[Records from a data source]
● ● ● ● ● ● ●
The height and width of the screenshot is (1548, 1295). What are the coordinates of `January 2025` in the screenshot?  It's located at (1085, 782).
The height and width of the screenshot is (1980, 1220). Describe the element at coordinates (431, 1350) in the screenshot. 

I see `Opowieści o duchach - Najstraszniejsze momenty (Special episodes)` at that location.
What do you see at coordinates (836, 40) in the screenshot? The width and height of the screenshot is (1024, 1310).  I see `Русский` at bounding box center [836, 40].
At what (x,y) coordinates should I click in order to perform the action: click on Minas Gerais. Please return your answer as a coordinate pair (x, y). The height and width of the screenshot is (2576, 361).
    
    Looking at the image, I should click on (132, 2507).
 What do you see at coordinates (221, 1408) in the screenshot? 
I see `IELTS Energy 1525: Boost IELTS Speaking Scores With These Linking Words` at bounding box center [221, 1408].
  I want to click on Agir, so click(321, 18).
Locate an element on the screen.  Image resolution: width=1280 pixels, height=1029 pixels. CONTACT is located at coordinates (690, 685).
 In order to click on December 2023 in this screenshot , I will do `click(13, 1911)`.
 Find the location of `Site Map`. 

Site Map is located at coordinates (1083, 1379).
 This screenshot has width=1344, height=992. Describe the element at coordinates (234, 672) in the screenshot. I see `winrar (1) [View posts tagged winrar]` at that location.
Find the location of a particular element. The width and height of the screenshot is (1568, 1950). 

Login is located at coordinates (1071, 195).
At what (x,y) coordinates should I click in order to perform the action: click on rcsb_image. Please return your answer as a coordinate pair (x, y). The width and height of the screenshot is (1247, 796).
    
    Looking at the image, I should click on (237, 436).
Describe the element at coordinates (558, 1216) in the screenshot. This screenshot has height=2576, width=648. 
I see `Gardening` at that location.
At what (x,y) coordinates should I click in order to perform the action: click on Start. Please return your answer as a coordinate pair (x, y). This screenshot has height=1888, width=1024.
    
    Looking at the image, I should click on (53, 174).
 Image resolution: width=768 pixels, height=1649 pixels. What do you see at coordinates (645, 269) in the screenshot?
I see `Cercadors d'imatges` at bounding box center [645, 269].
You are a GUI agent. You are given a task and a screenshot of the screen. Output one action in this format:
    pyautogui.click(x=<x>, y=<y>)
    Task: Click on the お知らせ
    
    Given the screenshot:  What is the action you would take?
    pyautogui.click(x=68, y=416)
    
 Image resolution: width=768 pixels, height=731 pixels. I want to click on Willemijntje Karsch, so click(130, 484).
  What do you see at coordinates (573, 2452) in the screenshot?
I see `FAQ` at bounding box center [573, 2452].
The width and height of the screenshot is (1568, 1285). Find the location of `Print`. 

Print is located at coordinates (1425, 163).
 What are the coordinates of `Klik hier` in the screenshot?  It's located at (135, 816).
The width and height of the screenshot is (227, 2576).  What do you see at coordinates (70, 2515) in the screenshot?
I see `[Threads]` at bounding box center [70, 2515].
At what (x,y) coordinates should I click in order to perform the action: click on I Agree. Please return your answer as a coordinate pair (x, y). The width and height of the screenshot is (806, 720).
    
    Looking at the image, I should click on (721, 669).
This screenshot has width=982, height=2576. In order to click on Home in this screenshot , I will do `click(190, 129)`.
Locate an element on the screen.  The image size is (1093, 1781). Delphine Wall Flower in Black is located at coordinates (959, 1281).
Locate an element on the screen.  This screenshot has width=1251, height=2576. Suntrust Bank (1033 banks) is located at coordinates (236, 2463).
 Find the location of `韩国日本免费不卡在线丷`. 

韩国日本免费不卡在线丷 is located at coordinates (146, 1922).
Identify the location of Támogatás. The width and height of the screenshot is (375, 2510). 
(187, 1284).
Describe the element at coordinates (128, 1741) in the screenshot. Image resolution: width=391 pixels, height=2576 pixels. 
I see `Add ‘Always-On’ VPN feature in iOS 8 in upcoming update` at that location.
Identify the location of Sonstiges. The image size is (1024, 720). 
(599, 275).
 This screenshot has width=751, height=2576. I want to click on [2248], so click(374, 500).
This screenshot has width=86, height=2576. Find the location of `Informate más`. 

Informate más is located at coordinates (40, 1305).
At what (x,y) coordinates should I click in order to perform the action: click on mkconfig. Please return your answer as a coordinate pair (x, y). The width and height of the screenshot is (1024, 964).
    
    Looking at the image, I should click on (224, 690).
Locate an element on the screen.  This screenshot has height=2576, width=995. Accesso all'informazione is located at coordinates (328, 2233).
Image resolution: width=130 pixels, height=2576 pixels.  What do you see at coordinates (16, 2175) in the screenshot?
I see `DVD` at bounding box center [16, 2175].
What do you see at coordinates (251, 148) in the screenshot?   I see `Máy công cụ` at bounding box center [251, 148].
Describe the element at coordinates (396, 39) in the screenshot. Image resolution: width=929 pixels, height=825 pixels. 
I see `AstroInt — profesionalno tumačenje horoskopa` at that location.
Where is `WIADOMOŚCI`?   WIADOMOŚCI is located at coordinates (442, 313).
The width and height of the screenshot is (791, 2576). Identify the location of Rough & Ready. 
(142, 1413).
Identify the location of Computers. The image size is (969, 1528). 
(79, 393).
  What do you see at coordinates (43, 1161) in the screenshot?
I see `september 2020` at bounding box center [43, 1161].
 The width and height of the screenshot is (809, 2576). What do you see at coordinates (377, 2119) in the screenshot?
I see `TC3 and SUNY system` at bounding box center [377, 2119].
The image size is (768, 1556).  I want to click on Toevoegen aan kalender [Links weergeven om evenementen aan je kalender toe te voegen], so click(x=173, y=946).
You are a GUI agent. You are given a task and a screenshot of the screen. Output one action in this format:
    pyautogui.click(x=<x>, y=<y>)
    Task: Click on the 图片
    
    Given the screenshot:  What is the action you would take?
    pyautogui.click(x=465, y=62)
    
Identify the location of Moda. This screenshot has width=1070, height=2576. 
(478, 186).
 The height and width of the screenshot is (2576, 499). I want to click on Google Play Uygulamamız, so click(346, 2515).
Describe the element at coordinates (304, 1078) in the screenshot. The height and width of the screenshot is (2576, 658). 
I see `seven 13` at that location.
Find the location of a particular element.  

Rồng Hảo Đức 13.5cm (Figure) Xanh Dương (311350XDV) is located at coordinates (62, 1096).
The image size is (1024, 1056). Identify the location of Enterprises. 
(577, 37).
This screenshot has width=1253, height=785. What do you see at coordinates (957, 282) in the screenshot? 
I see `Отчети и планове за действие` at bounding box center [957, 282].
● ● ● ● ● ● ●
Print all of the entries again, exactly as written.

The height and width of the screenshot is (1548, 1295). What are the coordinates of `January 2025` in the screenshot?  It's located at (1085, 782).
The height and width of the screenshot is (1980, 1220). Describe the element at coordinates (431, 1350) in the screenshot. 

I see `Opowieści o duchach - Najstraszniejsze momenty (Special episodes)` at that location.
What do you see at coordinates (836, 40) in the screenshot? The width and height of the screenshot is (1024, 1310).  I see `Русский` at bounding box center [836, 40].
At what (x,y) coordinates should I click in order to perform the action: click on Minas Gerais. Please return your answer as a coordinate pair (x, y). The height and width of the screenshot is (2576, 361).
    
    Looking at the image, I should click on (132, 2507).
 What do you see at coordinates (221, 1408) in the screenshot? 
I see `IELTS Energy 1525: Boost IELTS Speaking Scores With These Linking Words` at bounding box center [221, 1408].
  I want to click on Agir, so click(321, 18).
Locate an element on the screen.  Image resolution: width=1280 pixels, height=1029 pixels. CONTACT is located at coordinates (690, 685).
 In order to click on December 2023 in this screenshot , I will do `click(13, 1911)`.
 Find the location of `Site Map`. 

Site Map is located at coordinates (1083, 1379).
 This screenshot has width=1344, height=992. Describe the element at coordinates (234, 672) in the screenshot. I see `winrar (1) [View posts tagged winrar]` at that location.
Find the location of a particular element. The width and height of the screenshot is (1568, 1950). 

Login is located at coordinates (1071, 195).
At what (x,y) coordinates should I click in order to perform the action: click on rcsb_image. Please return your answer as a coordinate pair (x, y). The width and height of the screenshot is (1247, 796).
    
    Looking at the image, I should click on (237, 436).
Describe the element at coordinates (558, 1216) in the screenshot. This screenshot has height=2576, width=648. 
I see `Gardening` at that location.
At what (x,y) coordinates should I click in order to perform the action: click on Start. Please return your answer as a coordinate pair (x, y). This screenshot has height=1888, width=1024.
    
    Looking at the image, I should click on (53, 174).
 Image resolution: width=768 pixels, height=1649 pixels. What do you see at coordinates (645, 269) in the screenshot?
I see `Cercadors d'imatges` at bounding box center [645, 269].
You are a GUI agent. You are given a task and a screenshot of the screen. Output one action in this format:
    pyautogui.click(x=<x>, y=<y>)
    Task: Click on the お知らせ
    
    Given the screenshot:  What is the action you would take?
    pyautogui.click(x=68, y=416)
    
 Image resolution: width=768 pixels, height=731 pixels. I want to click on Willemijntje Karsch, so click(130, 484).
  What do you see at coordinates (573, 2452) in the screenshot?
I see `FAQ` at bounding box center [573, 2452].
The width and height of the screenshot is (1568, 1285). Find the location of `Print`. 

Print is located at coordinates (1425, 163).
 What are the coordinates of `Klik hier` in the screenshot?  It's located at (135, 816).
The width and height of the screenshot is (227, 2576).  What do you see at coordinates (70, 2515) in the screenshot?
I see `[Threads]` at bounding box center [70, 2515].
At what (x,y) coordinates should I click in order to perform the action: click on I Agree. Please return your answer as a coordinate pair (x, y). The width and height of the screenshot is (806, 720).
    
    Looking at the image, I should click on (721, 669).
This screenshot has width=982, height=2576. In order to click on Home in this screenshot , I will do `click(190, 129)`.
Locate an element on the screen.  The image size is (1093, 1781). Delphine Wall Flower in Black is located at coordinates (959, 1281).
Locate an element on the screen.  This screenshot has width=1251, height=2576. Suntrust Bank (1033 banks) is located at coordinates (236, 2463).
 Find the location of `韩国日本免费不卡在线丷`. 

韩国日本免费不卡在线丷 is located at coordinates (146, 1922).
Identify the location of Támogatás. The width and height of the screenshot is (375, 2510). 
(187, 1284).
Describe the element at coordinates (128, 1741) in the screenshot. Image resolution: width=391 pixels, height=2576 pixels. 
I see `Add ‘Always-On’ VPN feature in iOS 8 in upcoming update` at that location.
Identify the location of Sonstiges. The image size is (1024, 720). 
(599, 275).
 This screenshot has width=751, height=2576. I want to click on [2248], so click(374, 500).
This screenshot has width=86, height=2576. Find the location of `Informate más`. 

Informate más is located at coordinates (40, 1305).
At what (x,y) coordinates should I click in order to perform the action: click on mkconfig. Please return your answer as a coordinate pair (x, y). The width and height of the screenshot is (1024, 964).
    
    Looking at the image, I should click on (224, 690).
Locate an element on the screen.  This screenshot has height=2576, width=995. Accesso all'informazione is located at coordinates (328, 2233).
Image resolution: width=130 pixels, height=2576 pixels.  What do you see at coordinates (16, 2175) in the screenshot?
I see `DVD` at bounding box center [16, 2175].
What do you see at coordinates (251, 148) in the screenshot?   I see `Máy công cụ` at bounding box center [251, 148].
Describe the element at coordinates (396, 39) in the screenshot. Image resolution: width=929 pixels, height=825 pixels. 
I see `AstroInt — profesionalno tumačenje horoskopa` at that location.
Where is `WIADOMOŚCI`?   WIADOMOŚCI is located at coordinates (442, 313).
The width and height of the screenshot is (791, 2576). Identify the location of Rough & Ready. 
(142, 1413).
Identify the location of Computers. The image size is (969, 1528). 
(79, 393).
  What do you see at coordinates (43, 1161) in the screenshot?
I see `september 2020` at bounding box center [43, 1161].
 The width and height of the screenshot is (809, 2576). What do you see at coordinates (377, 2119) in the screenshot?
I see `TC3 and SUNY system` at bounding box center [377, 2119].
The image size is (768, 1556).  I want to click on Toevoegen aan kalender [Links weergeven om evenementen aan je kalender toe te voegen], so click(x=173, y=946).
You are a GUI agent. You are given a task and a screenshot of the screen. Output one action in this format:
    pyautogui.click(x=<x>, y=<y>)
    Task: Click on the 图片
    
    Given the screenshot:  What is the action you would take?
    pyautogui.click(x=465, y=62)
    
Identify the location of Moda. This screenshot has width=1070, height=2576. 
(478, 186).
 The height and width of the screenshot is (2576, 499). I want to click on Google Play Uygulamamız, so click(346, 2515).
Describe the element at coordinates (304, 1078) in the screenshot. The height and width of the screenshot is (2576, 658). 
I see `seven 13` at that location.
Find the location of a particular element.  

Rồng Hảo Đức 13.5cm (Figure) Xanh Dương (311350XDV) is located at coordinates (62, 1096).
The image size is (1024, 1056). Identify the location of Enterprises. 
(577, 37).
This screenshot has width=1253, height=785. What do you see at coordinates (957, 282) in the screenshot? 
I see `Отчети и планове за действие` at bounding box center [957, 282].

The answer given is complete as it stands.